Families are so busy these days that planning and prepping ahead are a necessity. Here are a couple of ideas to help you stock your fridge with healthy, nutritious snacks a week in advance.
A balanced snack for kids is a carbohydrate (which can be a grain or a fruit) paired with a little protein or dairy. At the start of the week, try pre-planning 3 different carbohydrates and 3 protein or dairy options to have ready in the fridge to make packing school snacks or after school snacks a breeze.
Ex)
Carbohydrate | Protein |
Mandarin orange
Small homemade muffin (pulled from the freezer) Grapes |
Individually wrapped cheese
Beef jerky Greek yogurt |
Having these items washed, portioned in baggies or containers and set aside allows for quick and easy snacks, with 9 different combination possibilities.
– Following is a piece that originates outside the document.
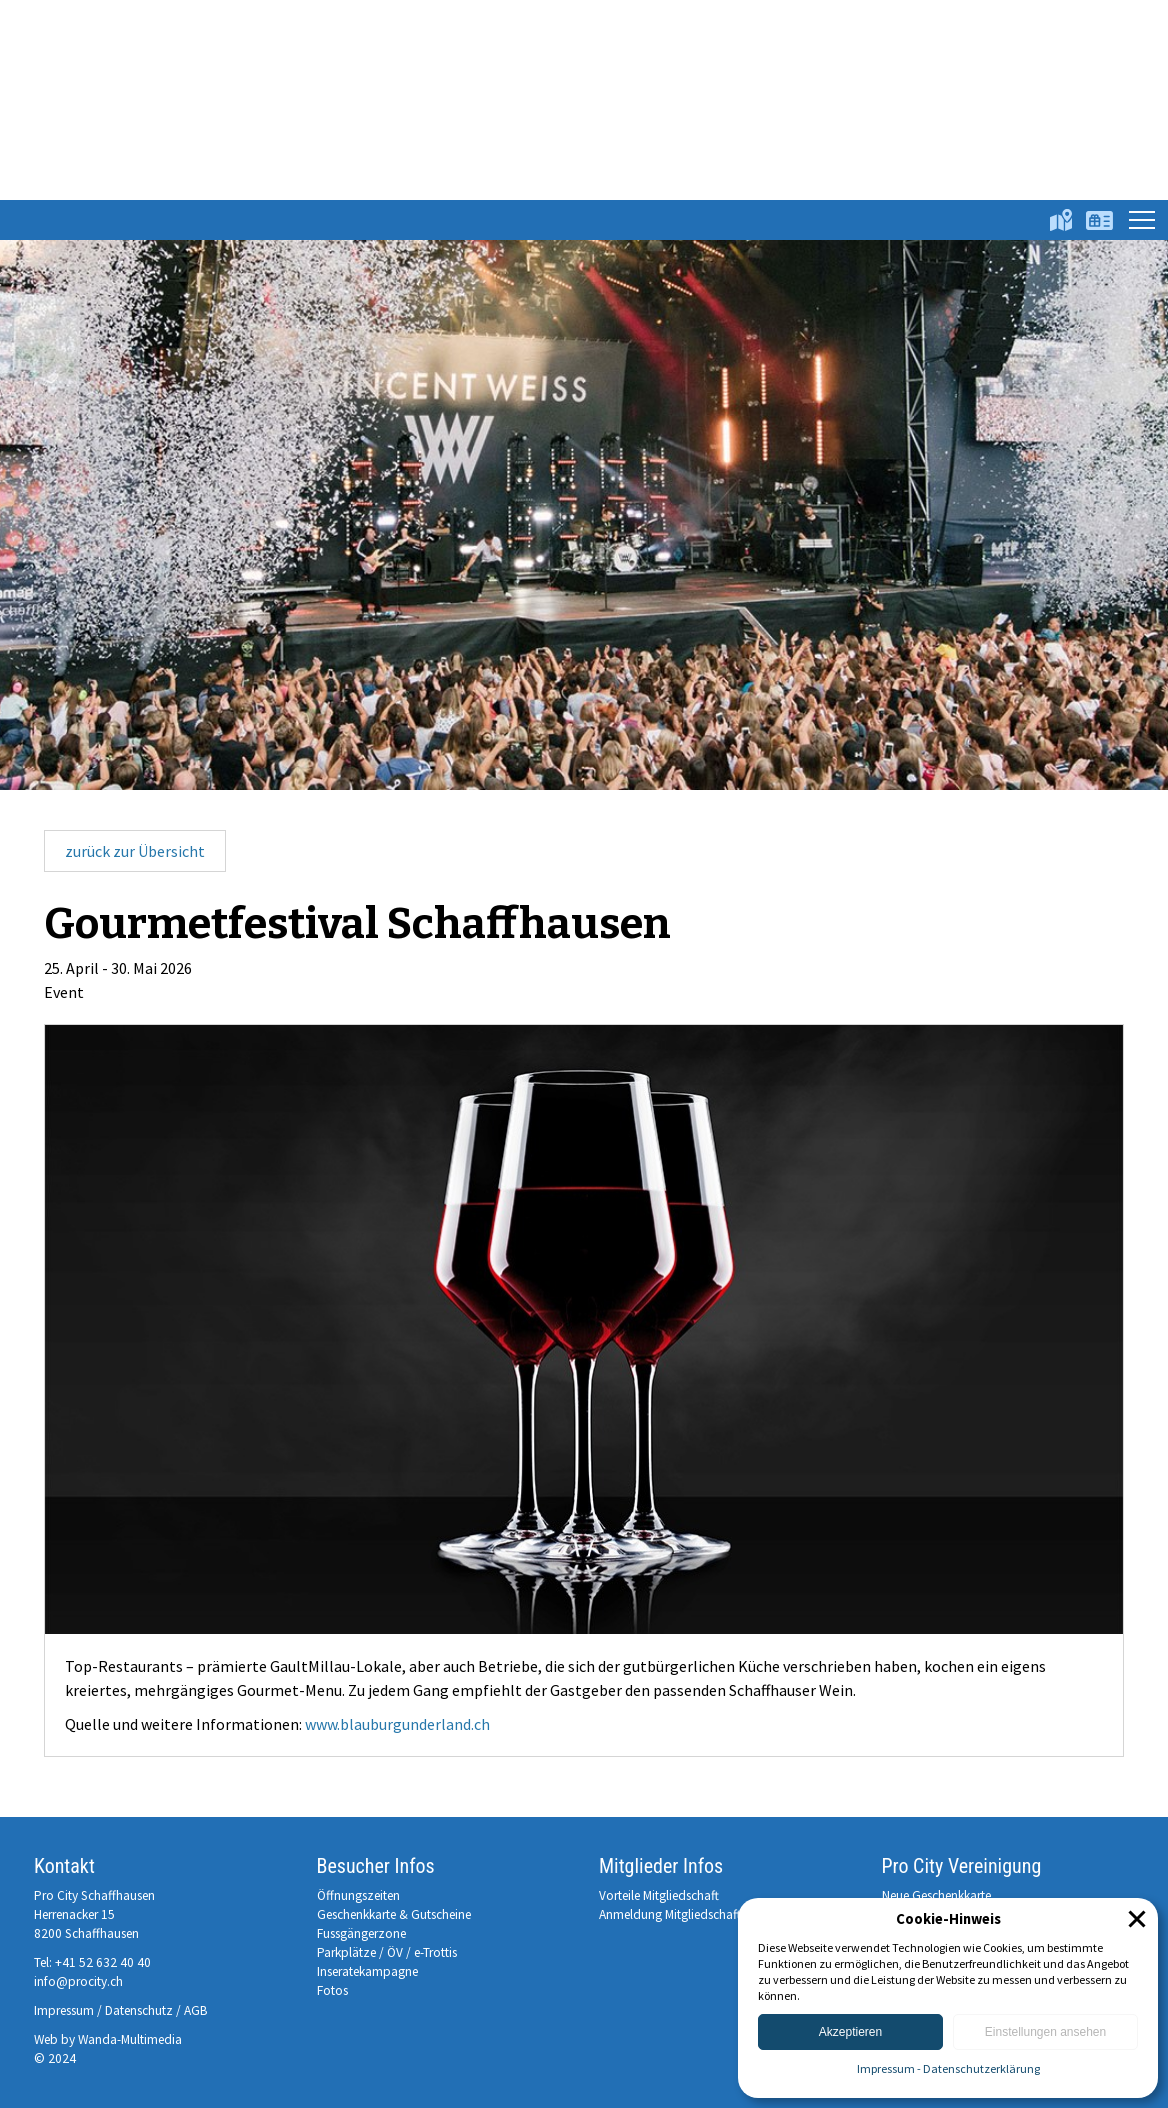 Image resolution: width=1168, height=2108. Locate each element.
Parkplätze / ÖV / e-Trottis (387, 1952)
You can always change up the type of fruit, muffin, yogurt and/or cheese for more variety.
- Orange and cheese
- Orange and jerky
- Orange and yogurt
- Muffin and cheese
- Muffin and jerky
- Muffin and yogurt
- Grapes and cheese
- Grapes and jerky
- Grapes and yogurt
Some other favorites snack options that can be easily put into rotation are:
- Smoothies (make extra and freeze as popsicles for later in the week)
- Crackers with hummus and/or veggies
- Grapes and dried black beans
- Homemade energy balls
- Tomato and boiled eggs
- Cottage cheese and fruit
- Banana roll-up (a wrap with nut or seed butter rolled up with a banana)
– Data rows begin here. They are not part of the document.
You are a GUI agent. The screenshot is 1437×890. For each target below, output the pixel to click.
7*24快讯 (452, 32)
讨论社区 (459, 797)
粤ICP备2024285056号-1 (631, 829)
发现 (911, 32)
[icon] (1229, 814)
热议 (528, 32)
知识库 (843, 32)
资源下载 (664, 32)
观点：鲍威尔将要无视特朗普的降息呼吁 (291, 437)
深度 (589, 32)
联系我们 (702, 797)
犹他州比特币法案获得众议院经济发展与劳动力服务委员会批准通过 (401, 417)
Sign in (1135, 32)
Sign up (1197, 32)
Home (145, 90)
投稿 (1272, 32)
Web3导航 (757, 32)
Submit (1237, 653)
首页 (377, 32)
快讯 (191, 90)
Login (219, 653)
- Nut or seed and dried fruit mixture
- Apple and nut or seed butter
- Ants on a log (celery, nut or seed butter, and raisins)
- Egg muffins with fruit
- Homemade mini pizza bagels (mini bagels or English muffin, tomato sauce, leftover ham and cheese)
Taking a few minutes to plan and about 30 minutes to execute over the weekend keeps you organized trough out the busy week. For example, when I make muffins, I make mini muffins as well so I can have snacks to stock our freezer. Homemade mini bagel pizzas are also easy to make ahead and freeze. Keeping your freezer stocked for easy snacks will be a blessing during the busy weeks ahead!